_Task brief_
Among the lines of data below, reproduce only those from the one with "Pasirašyti gali pilnamečiai" through the one with "vieną kartą (arba internetinėje, arba", exactly as they stand, both ends included.

_Given data_
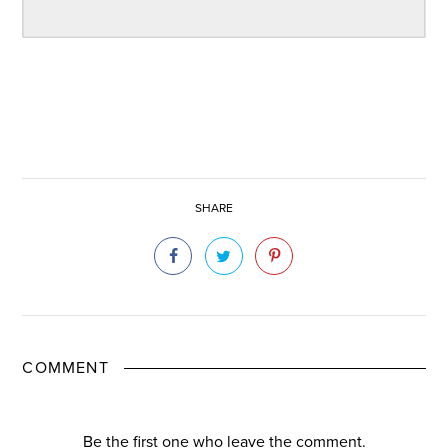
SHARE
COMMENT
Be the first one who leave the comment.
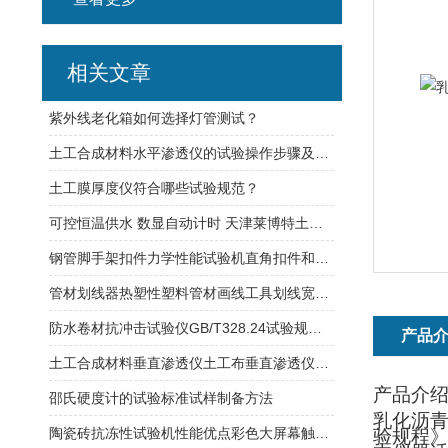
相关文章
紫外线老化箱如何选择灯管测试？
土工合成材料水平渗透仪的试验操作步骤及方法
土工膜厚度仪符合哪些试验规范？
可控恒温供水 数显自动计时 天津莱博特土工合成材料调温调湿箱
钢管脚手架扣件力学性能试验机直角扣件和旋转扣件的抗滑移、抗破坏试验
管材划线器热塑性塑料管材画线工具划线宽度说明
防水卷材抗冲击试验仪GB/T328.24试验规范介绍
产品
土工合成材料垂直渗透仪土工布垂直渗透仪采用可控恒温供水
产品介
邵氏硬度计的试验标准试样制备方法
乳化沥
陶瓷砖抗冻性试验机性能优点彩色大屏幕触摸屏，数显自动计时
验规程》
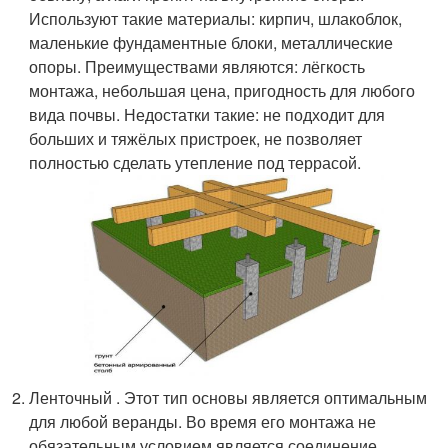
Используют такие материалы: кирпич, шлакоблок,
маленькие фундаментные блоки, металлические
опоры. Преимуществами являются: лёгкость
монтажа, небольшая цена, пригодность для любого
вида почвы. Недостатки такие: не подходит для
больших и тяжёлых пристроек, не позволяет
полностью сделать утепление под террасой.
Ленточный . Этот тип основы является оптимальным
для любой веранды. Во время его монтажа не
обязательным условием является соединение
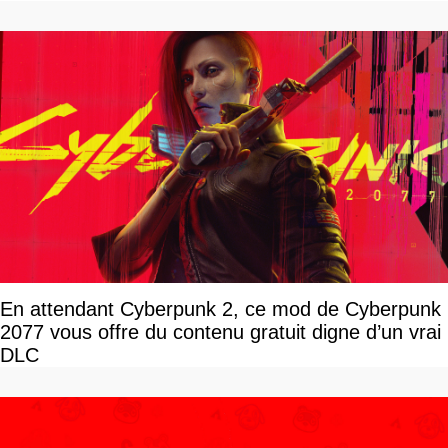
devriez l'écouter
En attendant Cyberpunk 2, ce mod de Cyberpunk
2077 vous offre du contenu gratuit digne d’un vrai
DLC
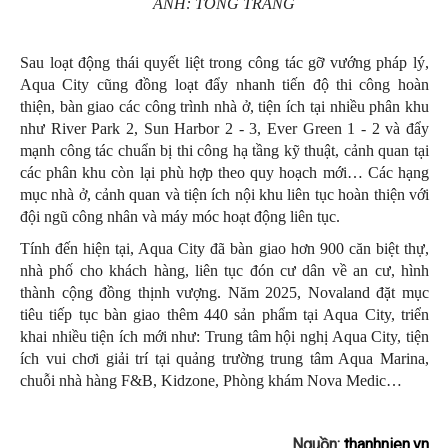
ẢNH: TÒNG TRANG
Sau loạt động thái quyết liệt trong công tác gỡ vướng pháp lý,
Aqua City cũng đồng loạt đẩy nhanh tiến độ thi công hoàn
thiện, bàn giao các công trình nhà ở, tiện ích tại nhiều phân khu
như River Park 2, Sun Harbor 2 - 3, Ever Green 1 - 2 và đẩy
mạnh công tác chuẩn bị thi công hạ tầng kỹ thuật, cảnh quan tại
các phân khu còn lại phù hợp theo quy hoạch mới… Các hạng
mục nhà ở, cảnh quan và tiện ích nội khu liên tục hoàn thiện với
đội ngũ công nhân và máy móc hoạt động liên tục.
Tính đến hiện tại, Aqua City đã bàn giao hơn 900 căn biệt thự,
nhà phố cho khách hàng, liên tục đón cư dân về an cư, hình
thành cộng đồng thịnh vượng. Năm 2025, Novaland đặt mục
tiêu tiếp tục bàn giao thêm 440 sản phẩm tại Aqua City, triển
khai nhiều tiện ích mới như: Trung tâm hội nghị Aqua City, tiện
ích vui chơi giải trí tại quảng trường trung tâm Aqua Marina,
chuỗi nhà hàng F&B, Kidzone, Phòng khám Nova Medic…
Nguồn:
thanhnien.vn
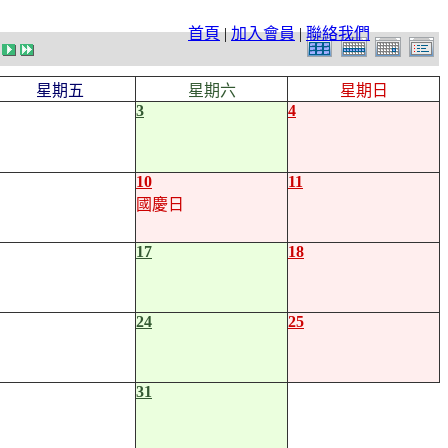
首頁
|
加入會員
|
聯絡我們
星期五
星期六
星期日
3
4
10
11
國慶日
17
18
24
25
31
==
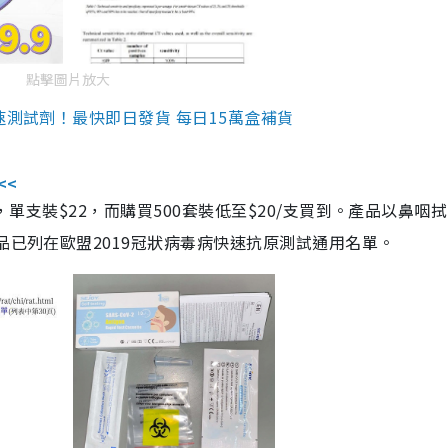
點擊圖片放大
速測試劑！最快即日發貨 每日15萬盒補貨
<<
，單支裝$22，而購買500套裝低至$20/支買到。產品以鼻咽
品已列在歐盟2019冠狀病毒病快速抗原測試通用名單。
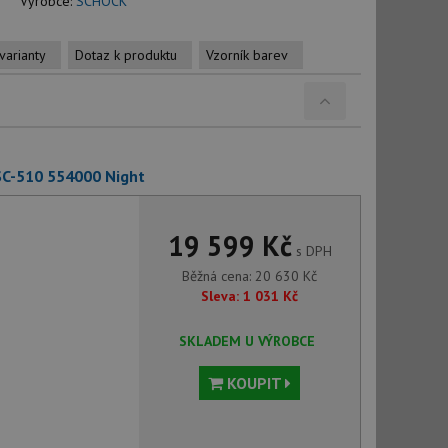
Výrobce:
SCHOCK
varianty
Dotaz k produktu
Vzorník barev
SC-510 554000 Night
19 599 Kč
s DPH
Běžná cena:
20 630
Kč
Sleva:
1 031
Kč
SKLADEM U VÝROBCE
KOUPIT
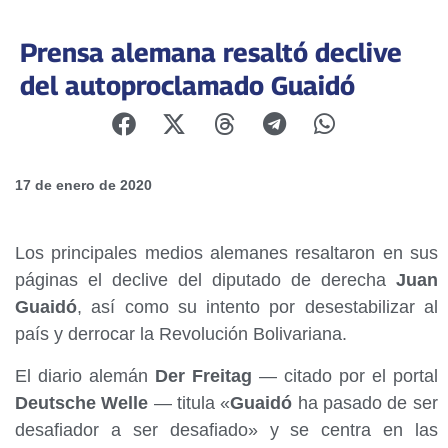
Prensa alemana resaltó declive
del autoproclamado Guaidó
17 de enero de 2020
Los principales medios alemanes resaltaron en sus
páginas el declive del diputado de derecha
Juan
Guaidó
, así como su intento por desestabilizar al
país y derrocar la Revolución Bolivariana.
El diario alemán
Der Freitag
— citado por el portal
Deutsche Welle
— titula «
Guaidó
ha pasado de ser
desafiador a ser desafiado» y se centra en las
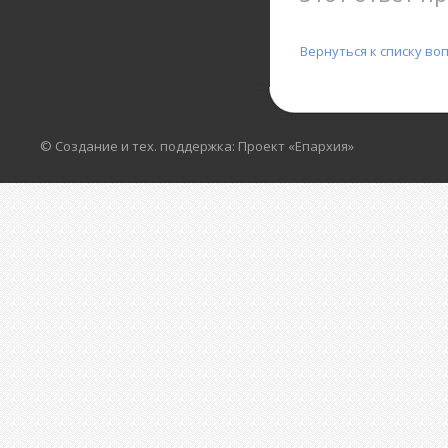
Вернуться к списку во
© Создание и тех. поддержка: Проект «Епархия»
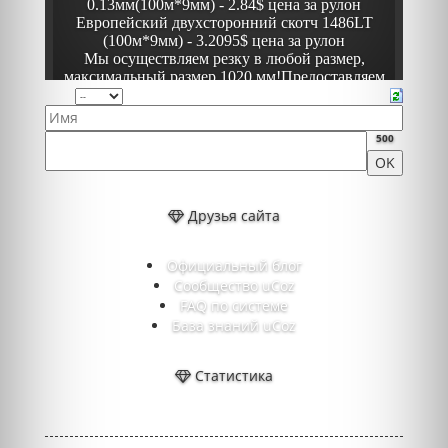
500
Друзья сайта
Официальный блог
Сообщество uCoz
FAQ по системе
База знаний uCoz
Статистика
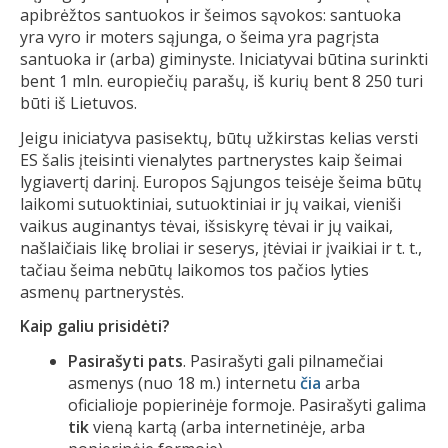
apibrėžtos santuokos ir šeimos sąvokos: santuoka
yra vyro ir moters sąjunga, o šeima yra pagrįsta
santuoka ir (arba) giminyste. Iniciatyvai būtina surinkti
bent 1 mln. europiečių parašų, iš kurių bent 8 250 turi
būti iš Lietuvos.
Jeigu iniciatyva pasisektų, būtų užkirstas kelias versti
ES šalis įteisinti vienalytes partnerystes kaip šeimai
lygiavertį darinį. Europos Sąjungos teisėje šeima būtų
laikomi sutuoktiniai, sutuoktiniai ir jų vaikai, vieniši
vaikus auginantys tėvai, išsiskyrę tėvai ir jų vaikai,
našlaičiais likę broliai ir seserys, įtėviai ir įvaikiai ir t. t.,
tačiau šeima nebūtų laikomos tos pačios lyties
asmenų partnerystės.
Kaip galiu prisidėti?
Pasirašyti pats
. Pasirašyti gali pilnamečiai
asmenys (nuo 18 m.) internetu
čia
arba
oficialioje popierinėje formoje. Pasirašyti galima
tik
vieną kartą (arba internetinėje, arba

_Expected answer_
. Pasirašyti gali pilnamečiai
asmenys (nuo 18 m.) internetu
čia
arba
oficialioje popierinėje formoje. Pasirašyti galima
tik
vieną kartą (arba internetinėje, arba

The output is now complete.